It’s telling that, when letting their ids drive them through displays of brutal violence and debauched sexuality, the vacationers don so-called “Ekki” masks — eerily deformed visages used by locals as part of a ceremony called “the summoning” — to conceal their identities, surrendering to what they might call their inner savage. But Cronenberg says that Infinity Pool explores humanity’s capacity for depravity on an existential level, rather than merely the amorality of the wealthy and insulated.
“When you’re free from responsibility, that’s when these impulses and that side of humanity can resurface,” he says. “It’s not just that it can happen in the context of great wealth. You see it all the time in the context of war, for instance.

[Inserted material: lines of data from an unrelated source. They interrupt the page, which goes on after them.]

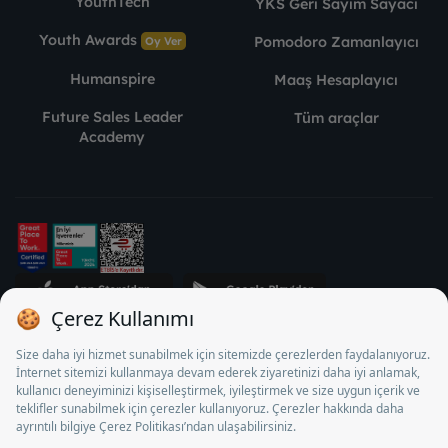
YouthTech
YKS Geri Sayım Sayacı
Youth Awards
Pomodoro Zamanlayıcı
Oy Ver
Humanspire
Maaş Hesaplayıcı
Future Sales Leader
Tüm araçlar
Academy
STJ İnsan Kaynakları Bilişim ve Danışmanlık A.Ş. Özel İstihdam
Bürosu Olarak 13/05/2025 - 12/05/2028 tarihleri arasında
faaliyette bulunmak üzere, Türkiye İş Kurumu tarafından
18/04/2025 tarih ve 18095710 sayılı karar uyarınca 1078 nolu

When conventional social rules fall apart, people can be incredibly brutal.”
It’s for this reason that Cronenberg set Infinity Pool in an idyllic location and chose to center the story around Skarsgärd’s character of James, whose downward spiral coincides with his sudden discovery of its underlying darkness. “The interesting contrast to me is to put brutality in a context where it isn’t so obvious,” he says.
That contrast was what drew lead actor Skarsgärd to the project. Infinity Pool is only the latest in a series of recent roles that have found the actor — and his stunt double, Mark Slaughter, whom he’s worked with since The Legend of Tarzan — pushing physical limits to portray even more savagely violent alpha males than the kinds he rose to fame playing on HBO series like True Blood and Big Little Lies. In Jeremy Saulnier’s mythopoetic Hold the Dark, he played a man who unleashes his inner wolf after the death of his son; military drama The Kill Team cast him as a sociopathic sergeant overseeing atrocities in Afghanistan.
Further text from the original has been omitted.